** Opening Entries supplied block **

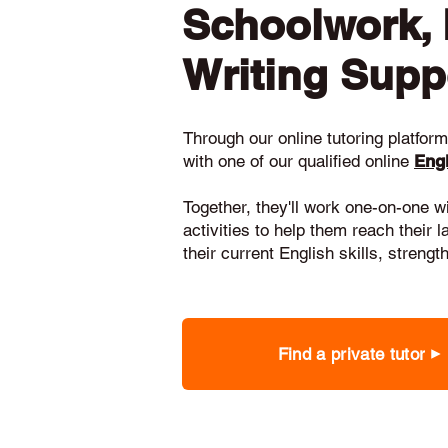
Schoolwork,
Writing Supp
Through our online tutoring platform,
with one of our qualified online
Engl
Together, they'll work one-on-one w
activities to help them reach their 
their current English skills, stren
Find a private tutor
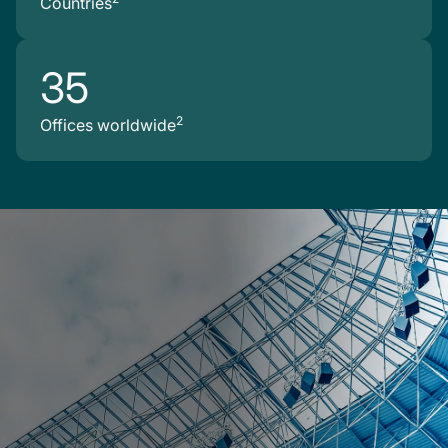
Countries
35
2
Offices worldwide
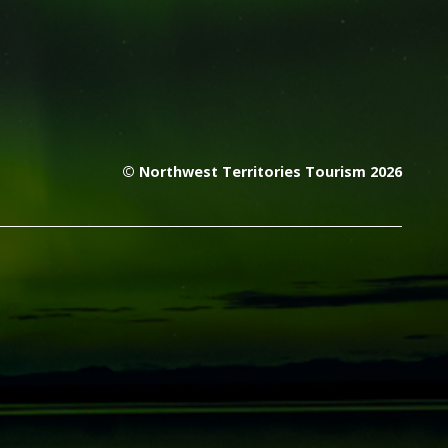
© Northwest Territories Tourism 2026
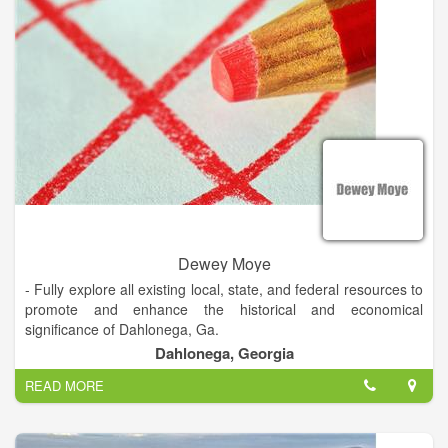
Dewey Moye
- Fully explore all existing local, state, and federal resources to
promote and enhance the historical and economical
significance of Dahlonega, Ga.
Dahlonega, Georgia
- Implement a proactive business recruiting program that will
READ MORE
encourage high technology development resulting in better
paying jobs for our citizens.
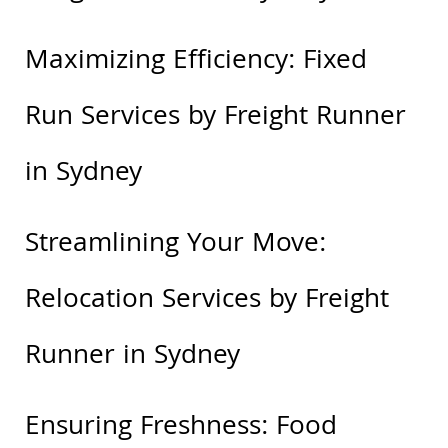
Maximizing Efficiency: Fixed
Run Services by Freight Runner
in Sydney
Streamlining Your Move:
Relocation Services by Freight
Runner in Sydney
Ensuring Freshness: Food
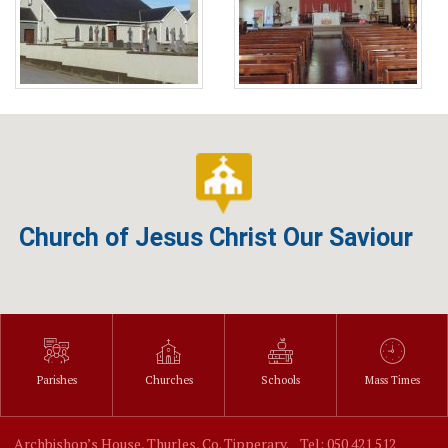
Church of Jesus Christ Our Saviour
Parishes
Churches
Schools
Mass Times
Archbishop’s House, Thurles, Co. Tipperary.
Tel: 050 421 512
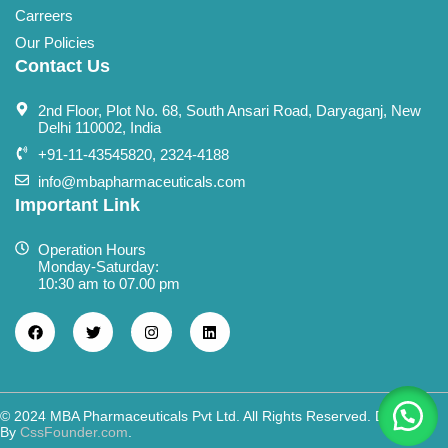
Carreers
Our Policies
Contact Us
2nd Floor, Plot No. 68, South Ansari Road, Daryaganj, New
Delhi 110002, India
+91-11-43545820, 2324-4188
info@mbapharmaceuticals.com
Important Link
Operation Hours
Monday-Saturday:
10:30 am to 07.00 pm
© 2024 MBA Pharmaceuticals Pvt Ltd. All Rights Reserved. Designed
By
CssFounder.com
.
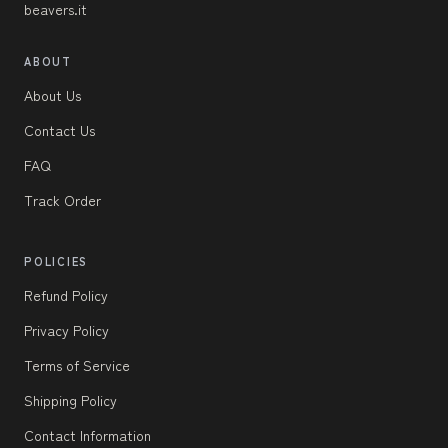
beavers.it
ABOUT
About Us
Contact Us
FAQ
Track Order
POLICIES
Refund Policy
Privacy Policy
Terms of Service
Shipping Policy
Contact Information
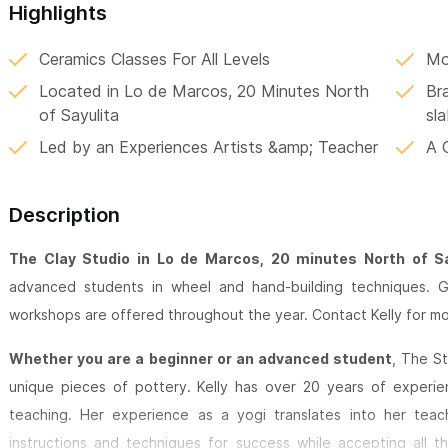
Highlights
Ceramics Classes For All Levels
Mo
Located in Lo de Marcos, 20 Minutes North
Br
of Sayulita
sla
Led by an Experiences Artists &amp; Teacher
A 
Description
The Clay Studio in Lo de Marcos, 20 minutes North of Sa
advanced students in wheel and hand-building techniques. Gr
workshops are offered throughout the year. Contact Kelly for mo
Whether you are a beginner or an advanced student
, The St
unique pieces of pottery. Kelly has over 20 years of experie
teaching. Her experience as a yogi translates into her teach
instructions and techniques for success while accepting all t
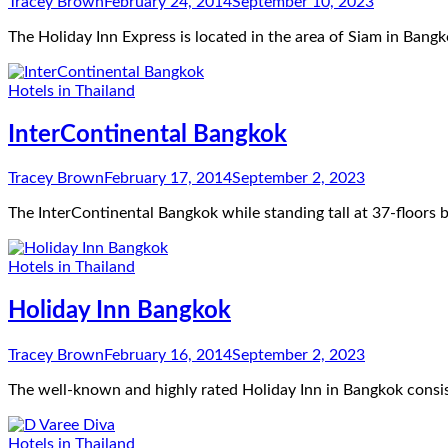
Tracey Brown
February 24, 2014
September 10, 2023
The Holiday Inn Express is located in the area of Siam in Bangk
Hotels in Thailand
InterContinental Bangkok
Tracey Brown
February 17, 2014
September 2, 2023
The InterContinental Bangkok while standing tall at 37-floors
Hotels in Thailand
Holiday Inn Bangkok
Tracey Brown
February 16, 2014
September 2, 2023
The well-known and highly rated Holiday Inn in Bangkok consis
Hotels in Thailand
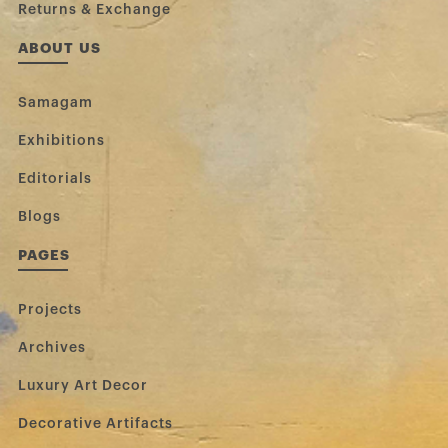
Returns & Exchange
ABOUT US
Samagam
Exhibitions
Editorials
Blogs
PAGES
Projects
Archives
Luxury Art Decor
Decorative Artifacts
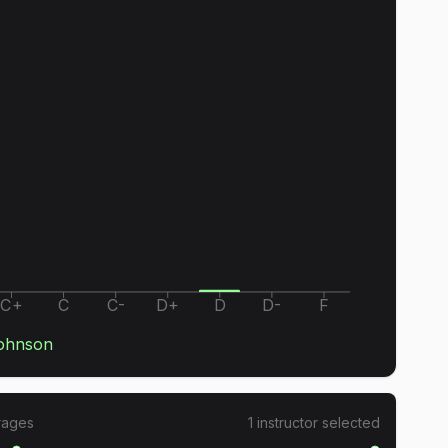
C+
C
C-
D+
D
D-
F
ohnson
rages
1
instructor
selected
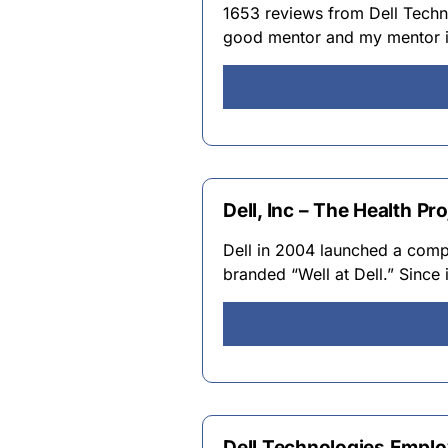
1653 reviews from Dell Techn
good mentor and my mentor in 
Dell, Inc – The Health Pro
Dell in 2004 launched a com
branded “Well at Dell.” Since
Dell Technologies Emplo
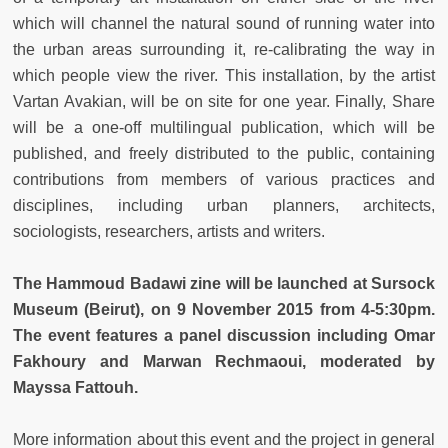
which will channel the natural sound of running water into
the urban areas surrounding it, re-calibrating the way in
which people view the river. This installation, by the artist
Vartan Avakian, will be on site for one year. Finally, Share
will be a one-off multilingual publication, which will be
published, and freely distributed to the public, containing
contributions from members of various practices and
disciplines, including urban planners, architects,
sociologists, researchers, artists and writers.
The Hammoud Badawi zine will be launched at Sursock
Museum (Beirut), on 9 November 2015 from 4-5:30pm.
The event features a panel discussion including Omar
Fakhoury and Marwan Rechmaoui, moderated by
Mayssa Fattouh.
More information about this event and the project in general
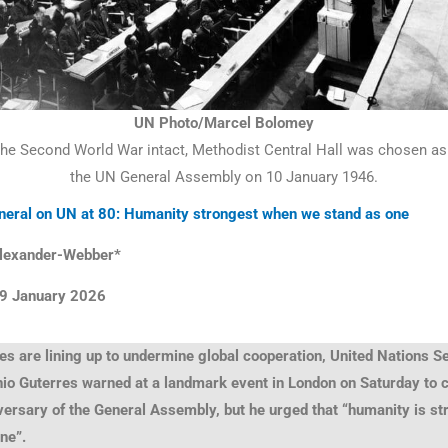
UN Photo/Marcel Bolomey
the Second World War intact, Methodist Central Hall was chosen as t
the UN General Assembly on 10 January 1946.
neral on UN at 80: Humanity strongest when we stand as one
lexander-Webber*
9 January
2026
es are lining up to undermine global cooperation, United Nations S
nio Guterres warned at a landmark event in London on Saturday t
versary of the General Assembly, but he urged that “humanity is s
one”.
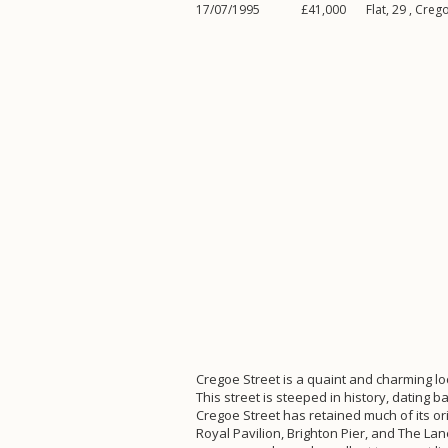
17/07/1995
£41,000
Flat, 29 ,
Crego
Cregoe Street is a quaint and charming loc
This street is steeped in history, dating 
Cregoe Street has retained much of its ori
Royal Pavilion, Brighton Pier, and The Lan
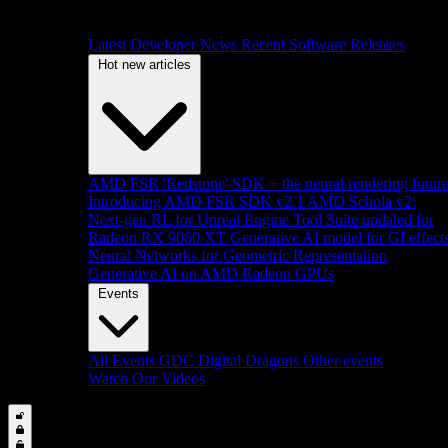
Latest Developer News
Recent Software Releases
Hot new articles
AMD FSR 'Redstone' SDK + the neural rendering futur
Introducing AMD FSR SDK v2.1
AMD Schola v2:
Next-gen RL for Unreal Engine
Tool Suite updated for
Radeon RX 9060 XT
Generative AI model for GI effect
Neural Networks for Geometric Representation
Generative AI on AMD Radeon GPUs
Events
All Events
GDC
Digital Dragons
Other events
Watch Our Videos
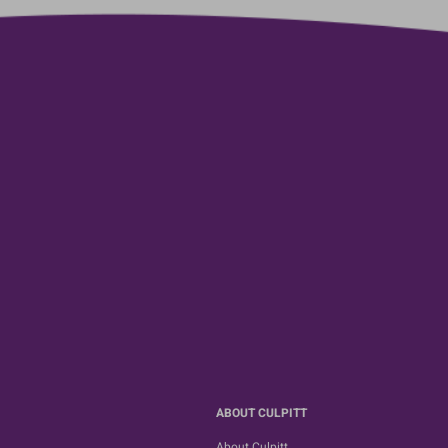
ABOUT CULPITT
About Culpitt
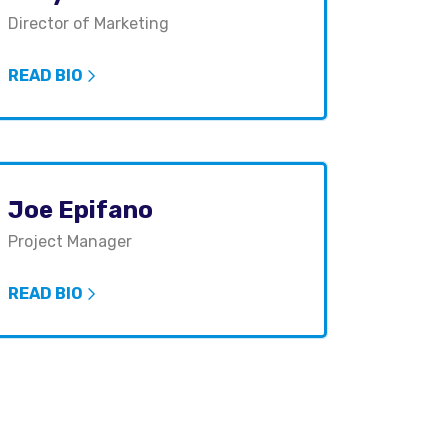
Director of Marketing
READ BIO
Joe Epifano
Project Manager
READ BIO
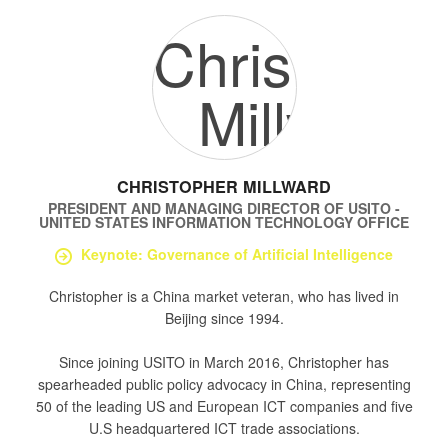
CHRISTOPHER MILLWARD
PRESIDENT AND MANAGING DIRECTOR
OF
USITO -
UNITED STATES INFORMATION TECHNOLOGY OFFICE
Keynote: Governance of Artificial Intelligence
Christopher is a China market veteran, who has lived in
Beijing since 1994.
Since joining USITO in March 2016, Christopher has
spearheaded public policy advocacy in China, representing
50 of the leading US and European ICT companies and five
U.S headquartered ICT trade associations.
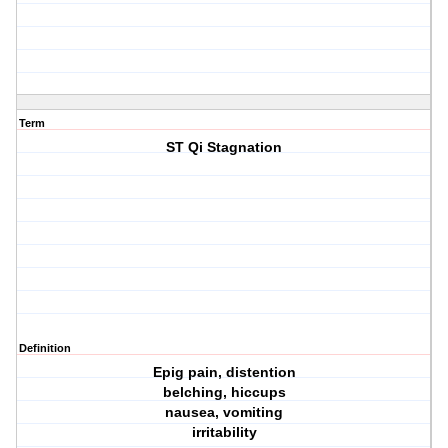
Term
ST Qi Stagnation
Definition
Epig pain, distention
belching, hiccups
nausea, vomiting
irritability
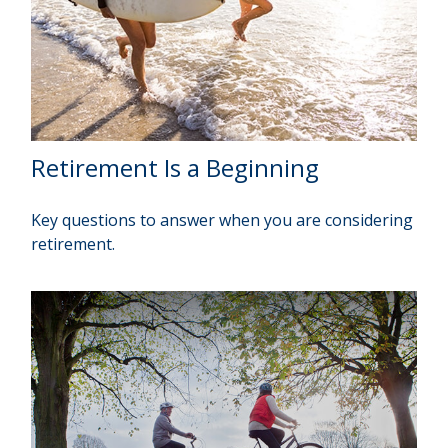
Retirement Is a Beginning
Key questions to answer when you are considering
retirement.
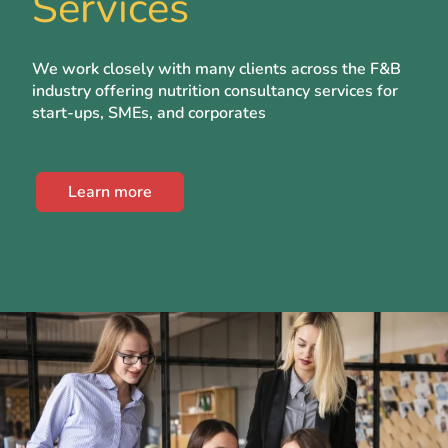
Services
We work closely with many clients across the F&B
industry offering nutrition consultancy services for
start-ups, SMEs, and corporates
Learn more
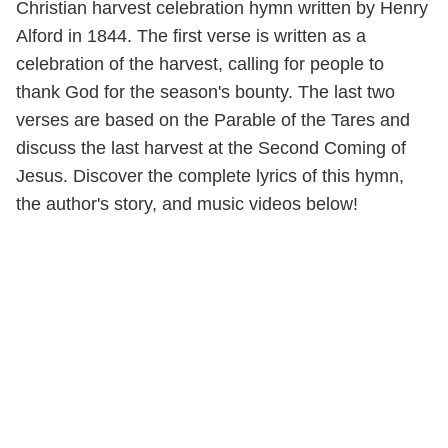
Christian harvest celebration hymn written by Henry
Alford in 1844. The first verse is written as a
celebration of the harvest, calling for people to
thank God for the season's bounty. The last two
verses are based on the Parable of the Tares and
discuss the last harvest at the Second Coming of
Jesus. Discover the complete lyrics of this hymn,
the author's story, and music videos below!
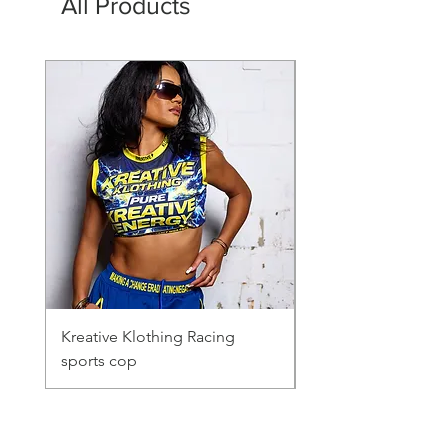
All Products
Kreative Klothing Racing
Mesh shirt
sports cop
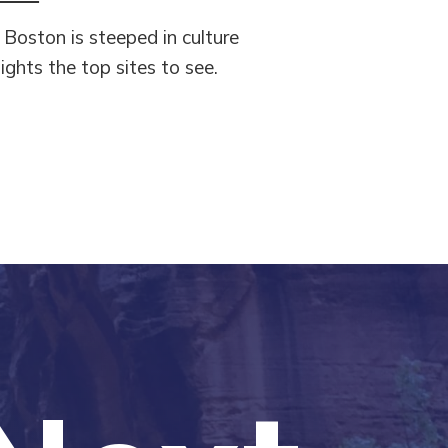
, Boston is steeped in culture
ights the top sites to see.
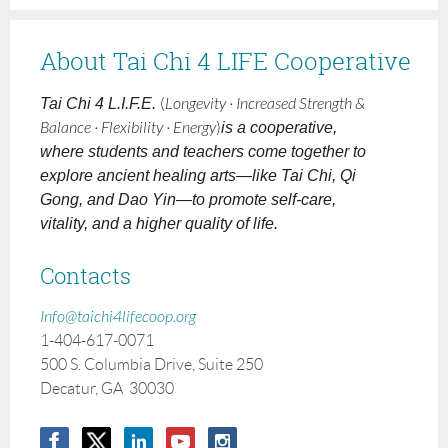
About Tai Chi 4 LIFE Cooperative
Tai Chi 4 L.I.F.E.
(
Longevity · Increased Strength &
Balance · Flexibility · Energy
)
is a cooperative,
where students and teachers come together to
explore ancient healing arts—like Tai Chi, Qi
Gong, and Dao Yin—to promote self-care,
vitality, and a higher quality of life.
Contacts
Info@taichi4lifecoop.org
1-404-617-0071
500 S. Columbia Drive, Suite 250
Decatur, GA 30030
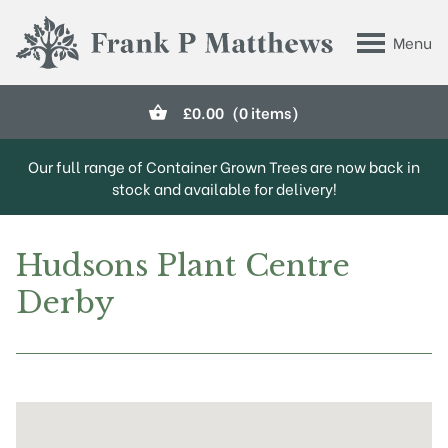
Skip to main content
Menu
Frank P Matthews
£
0.00
(0 items)
Our full range of Container Grown Trees are now back in
stock and available for delivery!
Hudsons Plant Centre
Derby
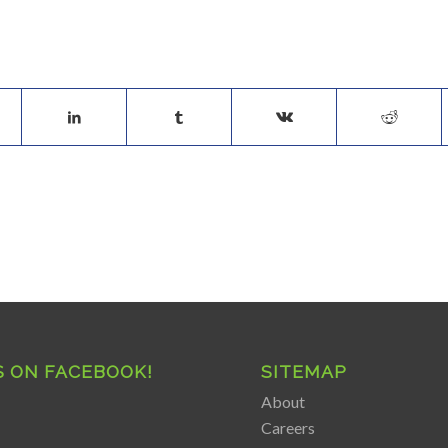
S ON FACEBOOK!
SITEMAP
About
Careers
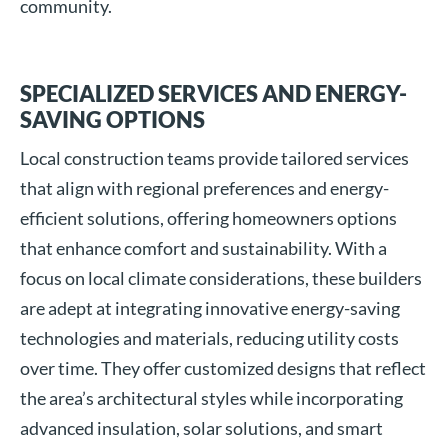
community.
SPECIALIZED SERVICES AND ENERGY-
SAVING OPTIONS
Local construction teams provide tailored services
that align with regional preferences and energy-
efficient solutions, offering homeowners options
that enhance comfort and sustainability. With a
focus on local climate considerations, these builders
are adept at integrating innovative energy-saving
technologies and materials, reducing utility costs
over time. They offer customized designs that reflect
the area’s architectural styles while incorporating
advanced insulation, solar solutions, and smart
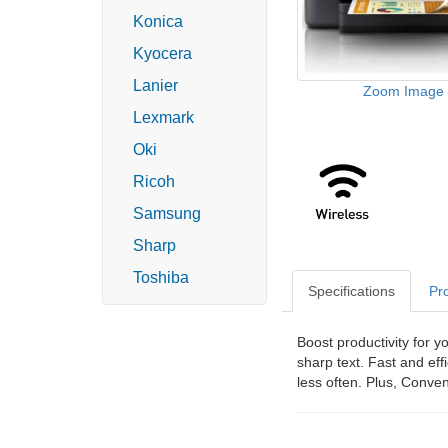
Konica
Kyocera
Lanier
Zoom Image
Lexmark
Oki
Ricoh
Samsung
Sharp
Toshiba
Specifications
Pr
Boost productivity for y
sharp text. Fast and ef
less often. Plus, Conve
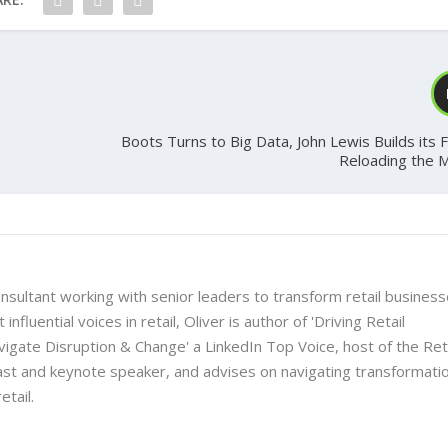
Boots Turns to Big Data, John Lewis Builds its 
Reloading the 
onsultant working with senior leaders to transform retail busines
nfluential voices in retail, Oliver is author of 'Driving Retail
gate Disruption & Change' a LinkedIn Top Voice, host of the Ret
t and keynote speaker, and advises on navigating transformati
etail.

** Closing Entries supplied block **

Your objective
Would you write out exactly the lines above, starting at the line containing "Luxury Art Decor" and stopping after the line containing "Dell Technologies Emplo"? Omit the pictures.

Output
Luxury Art Decor
Decorative Artifacts
C+
C
C-
D+
D
D-
F
ohnson
rages
1
instructor
selected
1653 reviews from Dell Techn
good mentor and my mentor in 
Dell, Inc – The Health Pro
Dell in 2004 launched a com
branded “Well at Dell.” Since
Dell Technologies Emplo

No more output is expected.